Two years ago: Honey Dijon Broccoli Salad
Three years ago: Spicy Squash and Lentil Salad
And for another quick and easy dinner with similar flavours, don’t forget about this whole wheat spaghettini with harissa roasted cauliflower, capers, and walnuts.
- 1 medium head cauliflower, trimmed and broken into bite-sized florets
- 1 Tbsp extra virgin olive oil
- 1-2 Tbsp harissa paste, depending on how spicy you like things
- 1 200g package halloumi, torn into small pieces
- 8 large eggs
- 2 Tbsp capers
- salt and pepper
- Set a large oven-proof skillet over medium-high heat.
- In a large-enough bowl, toss the cauliflower florets with the harissa paste until each piece is as evenly coated as possible.

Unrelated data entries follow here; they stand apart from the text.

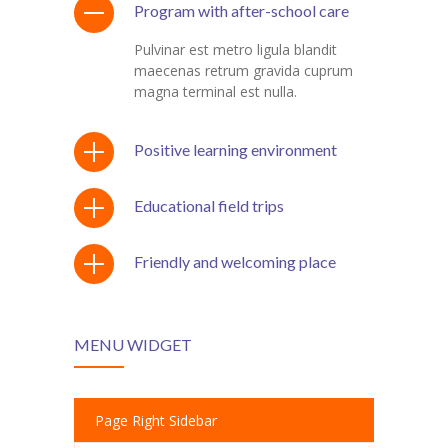
Program with after-school care
Pulvinar est metro ligula blandit
maecenas retrum gravida cuprum
magna terminal est nulla.
Positive learning environment
Educational field trips
Friendly and welcoming place
MENU WIDGET
Page Right Sidebar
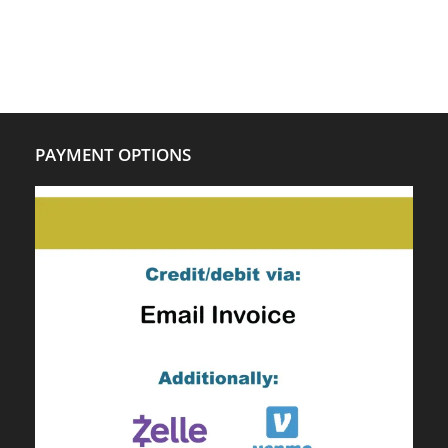
PAYMENT OPTIONS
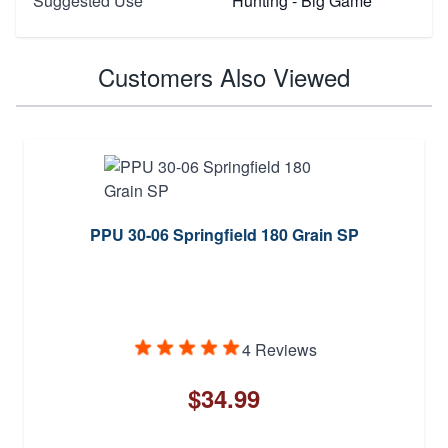
Suggested Use
Hunting - Big Game
Customers Also Viewed
PPU 30-06 Springfield 180 Grain SP
4 Reviews
$34.99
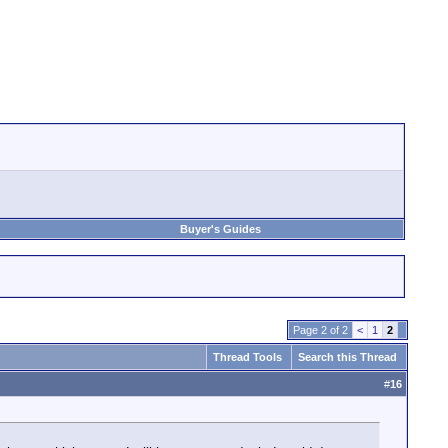
Buyer's Guides
Page 2 of 2
<
1
2
Thread Tools
Search this Thread
#
16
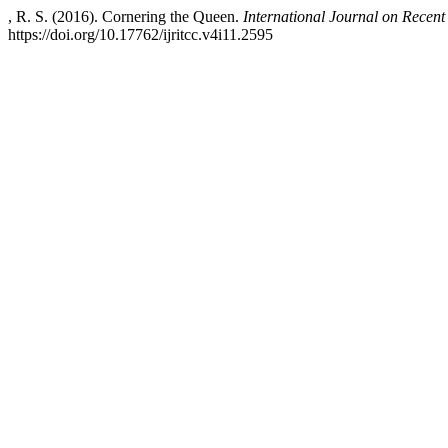
, R. S. (2016). Cornering the Queen.
International Journal on Recen
https://doi.org/10.17762/ijritcc.v4i11.2595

- Add the oil to the skillet, swirl to coat the pan, and then add the cauliflower. The harissa paste can be quite fumey as it hits the heat, so be sure to have your fan going.
- Leave the cauliflower to brown quite well on one side, then give it a good toss and let it brown on the other side. I find this takes about 5 minutes per side. The cauliflower doesn't need to be cooked through, it can still have a good amount of crunch at this point, but should be nicely browned.
- When the cauliflower is ready, scatter the torn halloumi over the top.
- Whisk the eggs (you can use the same bowl as you used for the cauliflower) and pour over top of the cauliflower and halloumi.
- At this point reduce the heat to medium, and let the frittata gently simmer until it is well set on the bottom but still wet and jiggly on top - about 10 minutes.
- Turn on your broiler to heat up while the eggs are cooking on the stovetop.
- Scatter the capers over the top of the frittata, and then remove from the stovetop and place in the oven under the broiler to finish - about 5 - 10 minutes.
- You'll need to watch it carefully here. The top should be puffed and golden, but not burnt. If your broiler doesn't heat evenly, rotate the pan halfway through.
- Remove the frittata from the oven and let it sit for about 5 minutes before serving. Leave a kitchen towel wrapped around the handle in case anyone tries to grab it, as it'll be good and hot!
- Now you can either slice the frittata in the pan, or slide it out onto a cutting board to be sliced. Serve hot, cold, or at room temperature.